The two things in your program that are not CAFs are the implementation of slow_fib, and the recursive case of fib_plus_40. GHC definitely cannot introduce any caching of the results of those expressions. The base case for fib_plus_40 is a CAF, as are all of the expressions and subexpressions in main. So, GHC can choose to cache/share any of those subexpressions, and not share any of them, as it pleases. Perhaps it sees that slow_fib 40 is "obviously" simple enough to save, but it's not so sure about whether the slow_fib 35 expressions in main should be shared. Meanwhile, it sounds like it does decide to share the IO action putStrLn $ show $ slow_fib 35 for whatever reason.
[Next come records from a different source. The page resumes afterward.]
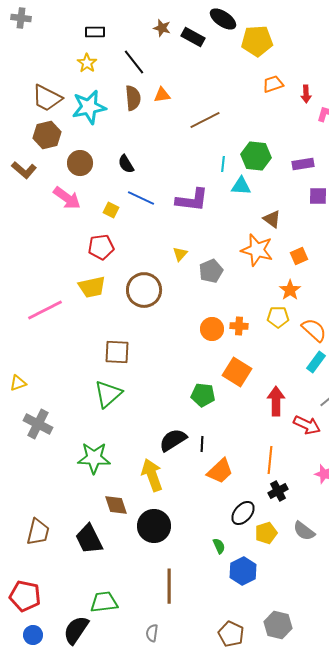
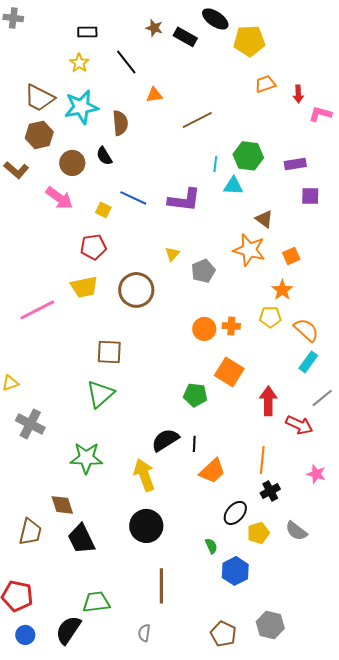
brown semicircle: (133, 98) -> (120, 123), moved
black semicircle: (126, 164) -> (104, 156), moved
brown diamond: (116, 505) -> (62, 505), moved

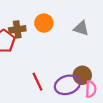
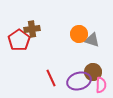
orange circle: (44, 23) -> (79, 34), moved
gray triangle: (81, 28) -> (92, 40), moved

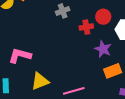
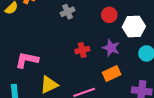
red cross: (86, 27) -> (82, 50), moved
orange rectangle: (113, 71) -> (112, 74), moved

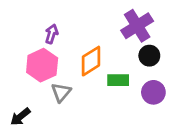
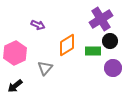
purple arrow: (52, 34) -> (38, 25), turned 96
pink hexagon: (42, 65) -> (15, 53), moved
green rectangle: (118, 80) -> (93, 51), moved

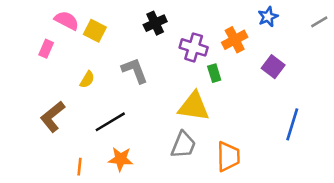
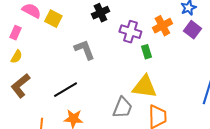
purple square: (273, 67) -> (192, 30), moved
yellow semicircle: (87, 79) -> (16, 57), moved
yellow triangle: (194, 106) -> (144, 87), moved

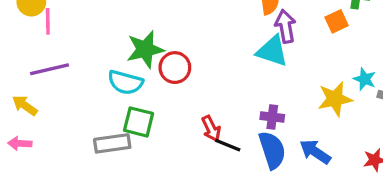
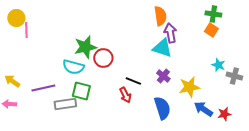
orange square: (337, 21) -> (211, 30), moved, turned -32
purple line: (49, 69) -> (43, 88), moved
yellow star: (335, 99) -> (189, 87), moved
purple cross: (272, 117) -> (163, 76), moved, turned 32
black line: (228, 145) -> (133, 81), moved
blue arrow: (315, 152) -> (203, 109), moved

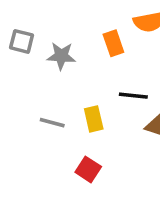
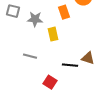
black line: (133, 96) -> (70, 65), moved
yellow rectangle: (94, 119) -> (53, 34), moved

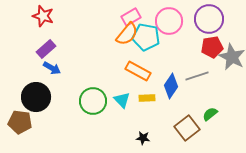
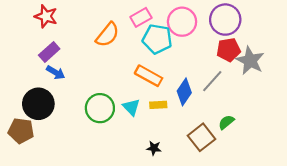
orange semicircle: (127, 34) -> (107, 35), moved
gray line: (197, 76) -> (212, 81), turned -30

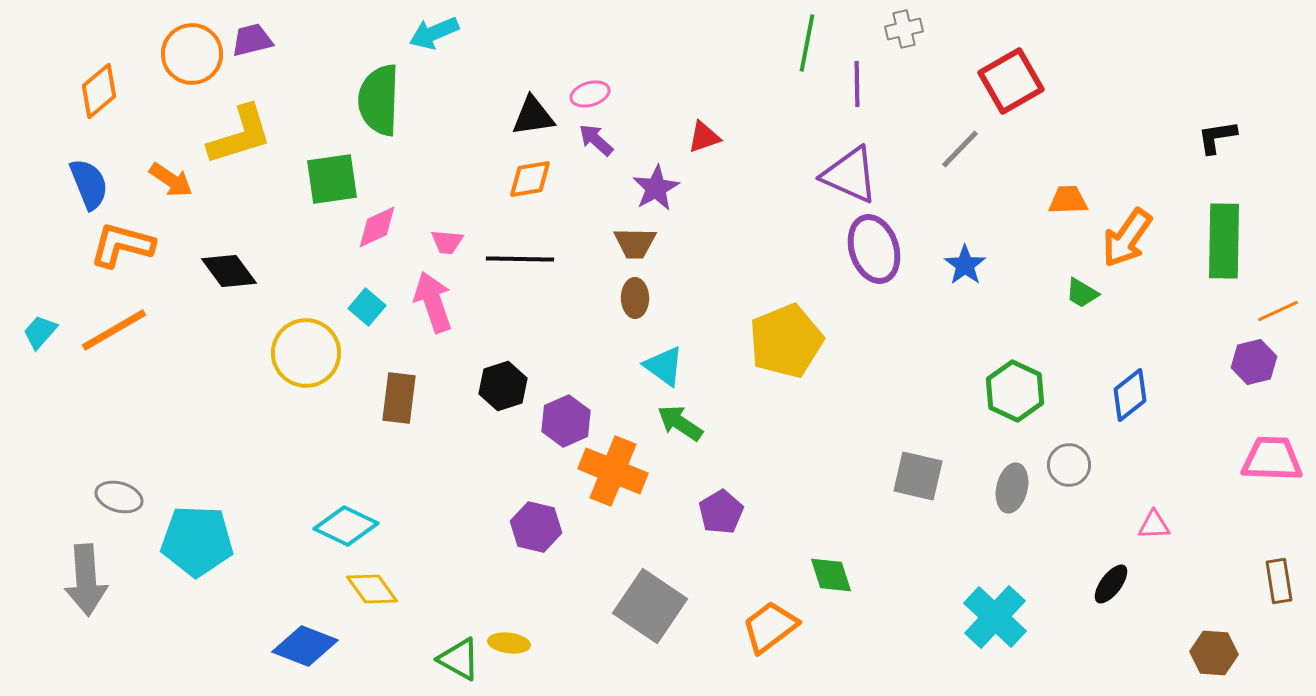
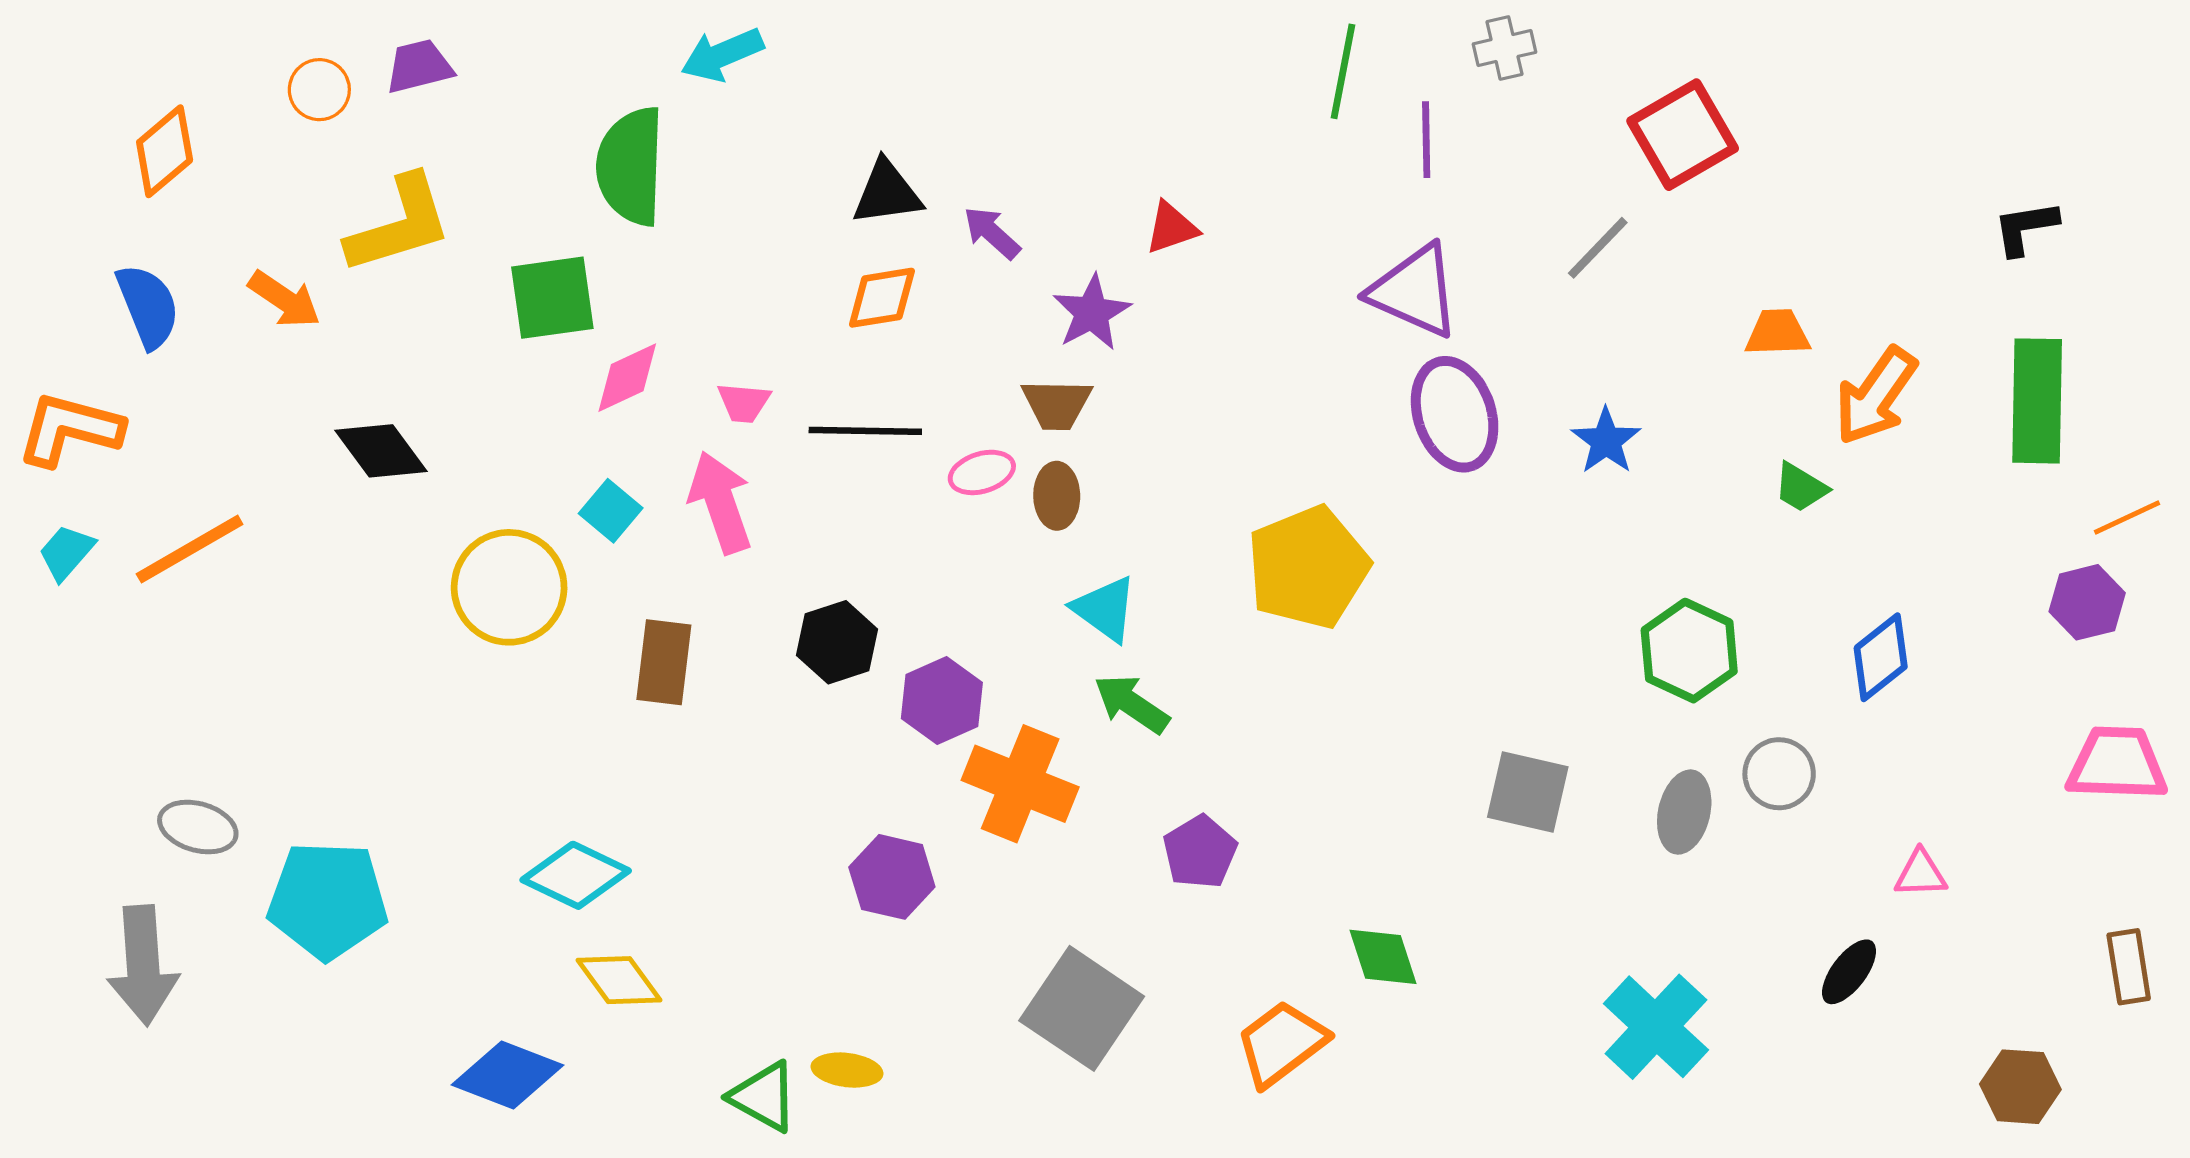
orange circle: (192, 54) -> (319, 90), size x0.6
pink ellipse: (590, 94) -> (982, 472), moved
orange L-shape: (122, 245) -> (70, 429), moved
Seems like a weird choice to you and me, but we're not compilers.

The moral here is that you cannot count on this at all: if you want to ensure you compute a value only once, you need to save it in a variable somewhere, and refer to that variable instead of recomputing it.


To confirm this, I took luqui's advice and looked at the -ddump-simpl output. Here are some snippets showing the explicit caching:

-- RHS size: {terms: 2, types: 0, coercions: 0}
lvl1_r4ER :: Integer
[GblId, Str=DmdType]
lvl1_r4ER = $wslow_fib_r4EP 40#

Rec {
-- RHS size: {terms: 21, types: 4, coercions: 0}
Main.main_fib_plus_40 [Occ=LoopBreaker] :: Integer -> Integer
[GblId, Arity=1, Str=DmdType <S,U>]
Main.main_fib_plus_40 =
  \ (n_a1DF :: Integer) ->
    case integer-gmp-1.0.0.1:GHC.Integer.Type.leInteger#
           n_a1DF Main.main7
    of wild_a2aQ { __DEFAULT ->
    case GHC.Prim.tagToEnum# @ Bool wild_a2aQ of _ [Occ=Dead] {
      False ->
        integer-gmp-1.0.0.1:GHC.Integer.Type.plusInteger
          (Main.main_fib_plus_40
             (integer-gmp-1.0.0.1:GHC.Integer.Type.minusInteger
                n_a1DF Main.main4))
          (Main.main_fib_plus_40
             (integer-gmp-1.0.0.1:GHC.Integer.Type.minusInteger
                n_a1DF lvl_r4EQ));
      True -> lvl1_r4ER
    }
    }
end Rec }

This doesn't tell us why GHC is choosing to introduce this cache - remember, it's allowed to do what it wants. But it does confirm the mechanism, that it introduces a variable to hold the repeated calculation. I can't show you core for your longer main involving smaller numbers, because when I compile it I get more sharing: the expressions in section 2 are cached for me as well.